A veteran computer science coach sounds the alarm about widespread cheating in Russian school olympiads, arguing the crisis is organizational rather than technological and threatens one of the Soviet education system's finest achievements.
Vladimir Sukhov, a former All-Russian Olympiad prize-winner in computer science who has spent 15 years running programming circles and preparing students for competitions, shares his observations about the crisis in Russian school olympiads — particularly the All-Russian School Olympiad (VsOSh). He participates annually in organizing school and municipal olympiad stages.
The article begins with a message from a parent thanking him for disqualifications: "Cheating has reached absurdity. Other subjects show no resistance whatsoever." The core issue is widespread academic dishonesty — both copying between students and AI usage — undermining olympiad integrity.
Disqualification Statistics
The author reports disqualification rates at the municipal stage for grades 9-11:
- Top 20: 3 disqualifications (15%, previously 20%)
- Top 50: 17 disqualifications (34%, previously 24%)
- Top 100: 30 disqualifications (30%, stable year-over-year)
- Top 150: 45 disqualifications (30%, previously 31%)
Despite implementing countermeasures — mandatory screen recordings at testing centers and distributing problem statements only on paper to prevent photographing for AI services — cheating rates remained essentially unchanged year-over-year.
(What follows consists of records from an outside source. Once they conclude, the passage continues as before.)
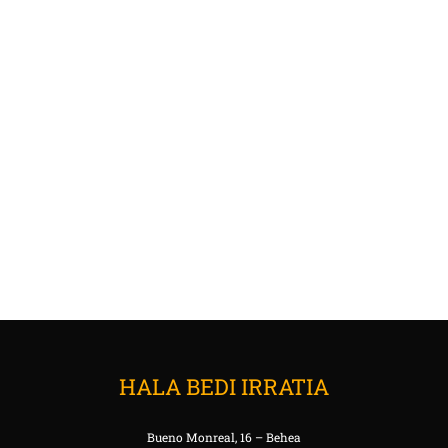
HALA BEDI IRRATIA
Bueno Monreal, 16 – Behea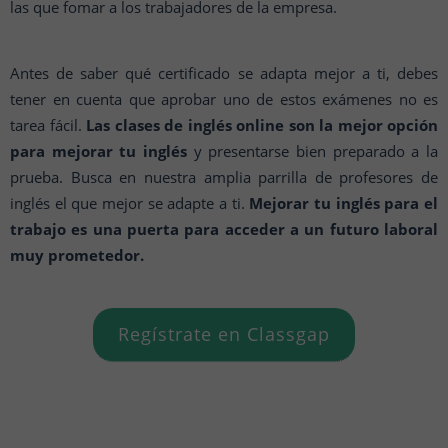
las que fomar a los trabajadores de la empresa.
Antes de saber qué certificado se adapta mejor a ti, debes
tener en cuenta que aprobar uno de estos exámenes no es
tarea fácil.
Las clases de inglés online son la mejor opción
para mejorar tu inglés
y presentarse bien preparado a la
prueba. Busca en nuestra amplia parrilla de profesores de
inglés el que mejor se adapte a ti.
Mejorar tu inglés para el
trabajo es una puerta para acceder a un futuro laboral
muy prometedor.
Regístrate en Classgap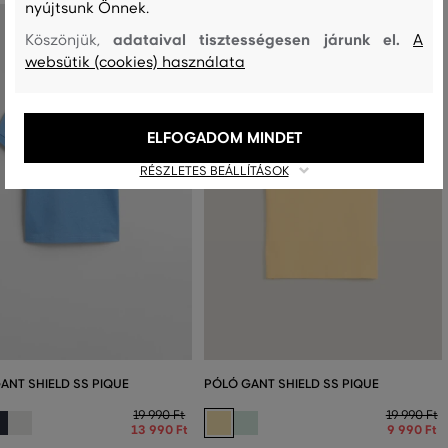
nyújtsunk Önnek.
adataival tisztességesen járunk el.
Köszönjük,
A
websütik (cookies) használata
ELFOGADOM MINDET
RÉSZLETES BEÁLLÍTÁSOK
ANT SHIELD SS PIQUE
PÓLÓ GANT SHIELD SS PIQUE
19 990 Ft
19 990 Ft
13 990 Ft
9 990 Ft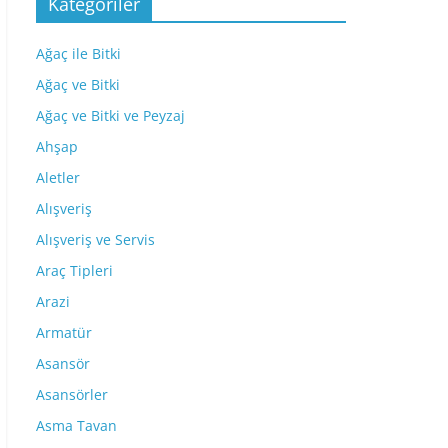
Kategoriler
Ağaç ile Bitki
Ağaç ve Bitki
Ağaç ve Bitki ve Peyzaj
Ahşap
Aletler
Alışveriş
Alışveriş ve Servis
Araç Tipleri
Arazi
Armatür
Asansör
Asansörler
Asma Tavan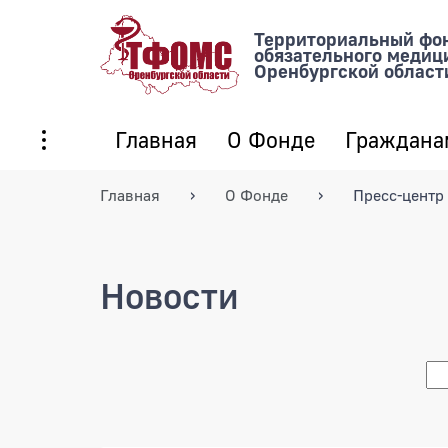
Территориальный фо
обязательного медиц
Оренбургской област
Главная
О Фонде
Граждана
Главная
О Фонде
Пресс-центр
Новости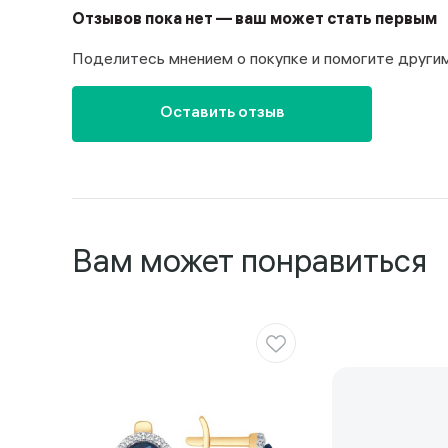
Отзывов пока нет — ваш может стать первым
Поделитесь мнением о покупке и помогите други
Оставить отзыв
Вам может понравиться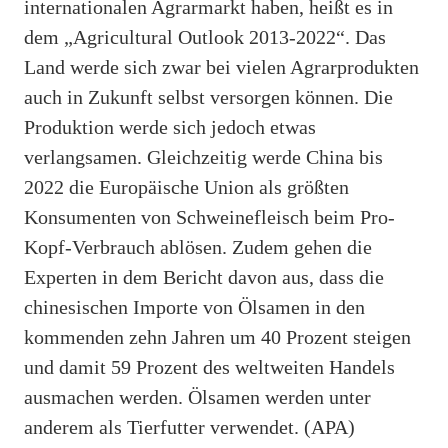
internationalen Agrarmarkt haben, heißt es in
dem „Agricultural Outlook 2013-2022“. Das
Land werde sich zwar bei vielen Agrarprodukten
auch in Zukunft selbst versorgen können. Die
Produktion werde sich jedoch etwas
verlangsamen. Gleichzeitig werde China bis
2022 die Europäische Union als größten
Konsumenten von Schweinefleisch beim Pro-
Kopf-Verbrauch ablösen. Zudem gehen die
Experten in dem Bericht davon aus, dass die
chinesischen Importe von Ölsamen in den
kommenden zehn Jahren um 40 Prozent steigen
und damit 59 Prozent des weltweiten Handels
ausmachen werden. Ölsamen werden unter
anderem als Tierfutter verwendet. (APA)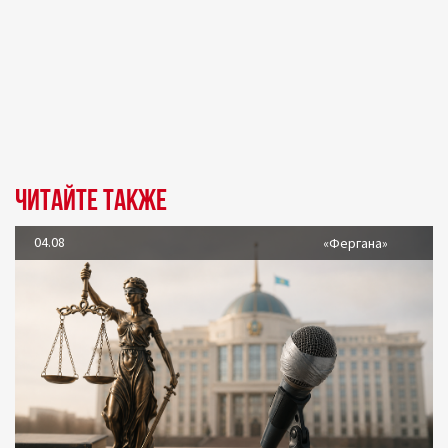
Читайте также
04.08
«Фергана»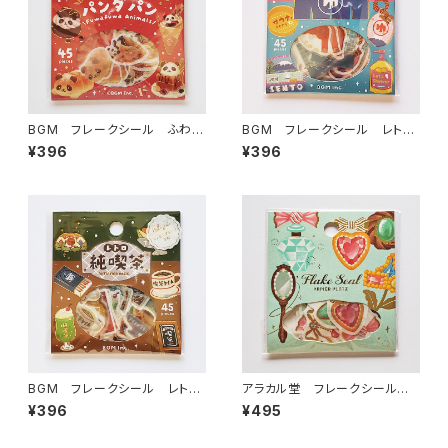
BGM フレークシール ふわふ
BGM フレークシール レトロ
わanimals・パンダパン
散策・銭湯
¥396
¥396
BGM フレークシール レトロ
アラカル堂 フレークシール j
散策・純喫茶
ewelryジュエリー 53-078
¥396
¥495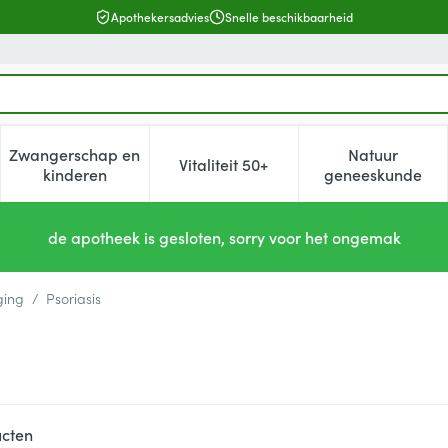
Apothekersadvies
Snelle beschikbaarheid
Zwangerschap en
Natuur
Vitaliteit 50+
, verzorging en hygiëne categorie
enu voor Dieet, voeding en vitamines categorie
Toon submenu voor Zwangerschap en kinderen cat
Toon submenu voor Vitaliteit 5
Toon subm
kinderen
geneeskunde
de apotheek is gesloten, sorry voor het ongemak
ging
/
Psoriasis
cten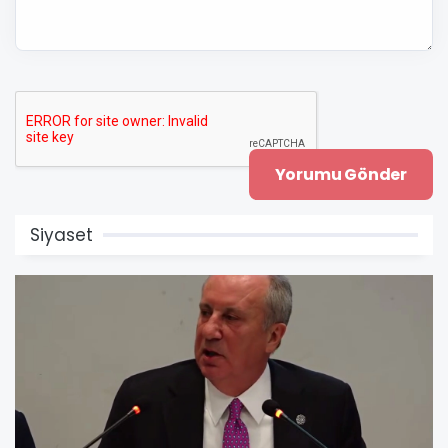
Siyaset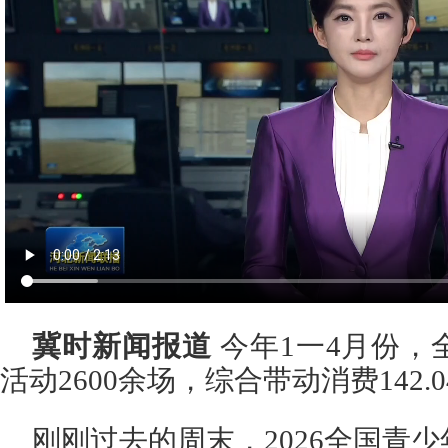
冀时新闻报道
今年1一4月份，
活动2600余场，综合带动消费142.
刚刚过去的周末，2026全国青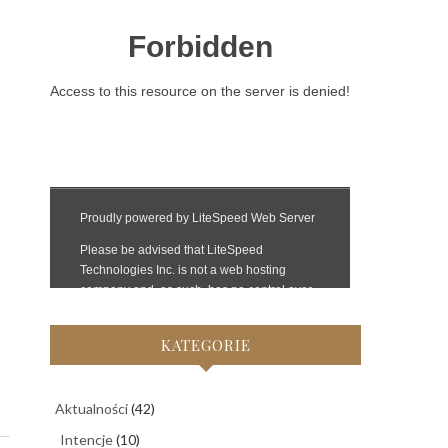
KATEGORIE
Aktualności
(42)
Intencje
(10)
The Root Cause: Organization, Not Technology
Sukhov identifies organizational rather than technological problems at the heart of the crisis. Clear disparities emerged: municipalities with centralized testing locations and strict internet filtering showed zero cheating, while poorly-coordinated areas — where coordinators sometimes forgot to distribute login credentials — experienced "total cheating" across top performers.
Systemic Failures
School Stage Degradation
The school stage of the olympiad has devolved into what is essentially a take-home exam in mathematics and computer science. Students receive login credentials and solve identical tests remotely at convenient times. The correlation between results and actual ability is essentially zero. This completely undermines the screening function of the school stage.
Cascading Municipal Stage Problems
Because the school stage fails to properly filter participants, nearly all students advance to the municipal rounds. These rounds cannot be consolidated into single centralized testing locations due to resource constraints, forcing decentralized administration in individual schools that lack proper oversight.
Schools lack the human and physical resources to manage enormous testing volumes within compressed timeframes — all olympiads must take place within the first three months of the academic year. Simultaneously, participation mandates increase despite diminished oversight capacity.
Proposed Solutions
Sukhov suggests several reforms:
- Restore centralized school-stage administration — hold olympiads in actual schools under supervision
- Eliminate quotas that pressure schools toward maximum student participation
- Remove participation metrics from school ratings
- Reform the olympiad structure to maintain mass participation while eliminating the identified organizational deficiencies
- Implement serious organizational rather than purely technical interventions
Conclusion
Without organizational reforms, Russia risks losing "one of the finest achievements of the Soviet education system." Computer science organizers can develop technical countermeasures — automated plagiarism detection, code similarity analysis — but other subjects such as mathematics, physics, and humanities lack equivalent defensive tools and face an uncertain future. The problem is solvable, but only if authorities acknowledge it is fundamentally an organizational challenge requiring structural reform, not merely a technology arms race against cheaters.